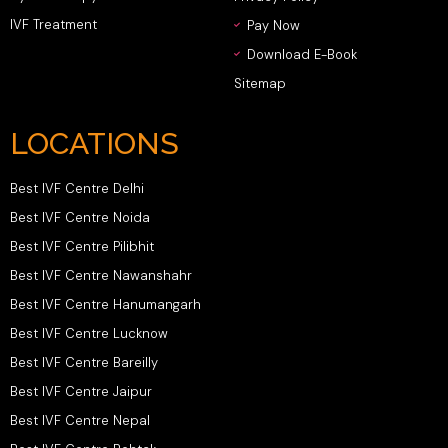
IVF Treatment
Pay Now
Download E-Book
Sitemap
LOCATIONS
Best IVF Centre Delhi
Best IVF Centre Noida
Best IVF Centre Pilibhit
Best IVF Centre Nawanshahr
Best IVF Centre Hanumangarh
Best IVF Centre Lucknow
Best IVF Centre Bareilly
Best IVF Centre Jaipur
Best IVF Centre Nepal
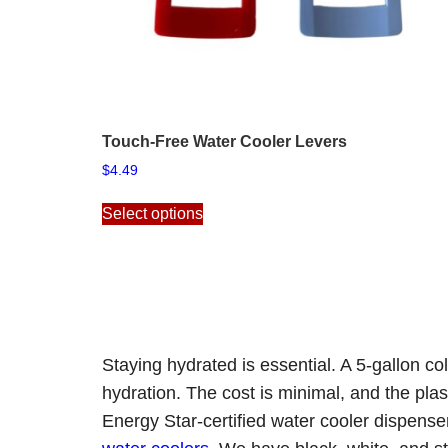
Touch-Free Water Cooler Levers
$
4.49
This
Select options
product
has
multiple
variants.
The
options
may
Staying hydrated is essential. A 5-gallon c
be
hydration. The cost is minimal, and the plas
chosen
on
Energy Star-certified
water cooler dispens
the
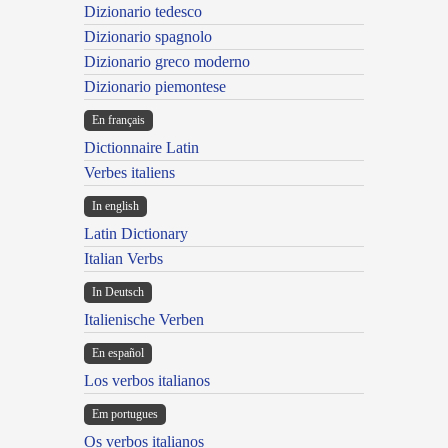
Dizionario tedesco
Dizionario spagnolo
Dizionario greco moderno
Dizionario piemontese
En français
Dictionnaire Latin
Verbes italiens
In english
Latin Dictionary
Italian Verbs
In Deutsch
Italienische Verben
En español
Los verbos italianos
Em portugues
Os verbos italianos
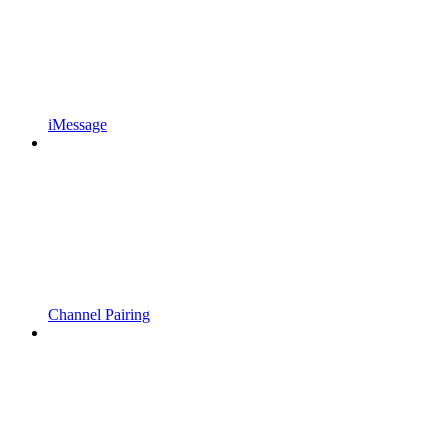
iMessage
Channel Pairing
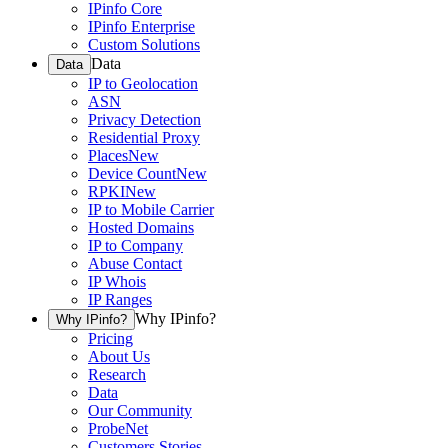
IPinfo Core
IPinfo Enterprise
Custom Solutions
Data
Data
IP to Geolocation
ASN
Privacy Detection
Residential Proxy
Places
New
Device Count
New
RPKI
New
IP to Mobile Carrier
Hosted Domains
IP to Company
Abuse Contact
IP Whois
IP Ranges
Why IPinfo?
Why IPinfo?
Pricing
About Us
Research
Data
Our Community
ProbeNet
Customers Stories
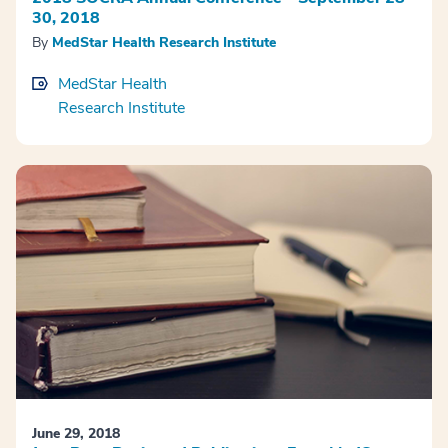
30, 2018
By
MedStar Health Research Institute
MedStar Health
Research Institute
June 29, 2018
-------------------------
◆ ASSIGNMENT
Go through the data, and copy each line in which the word "Health" appears.

◆ OUTPUT FOR THIS EXERCISE
MedStar Health Research Institute
MedStar Health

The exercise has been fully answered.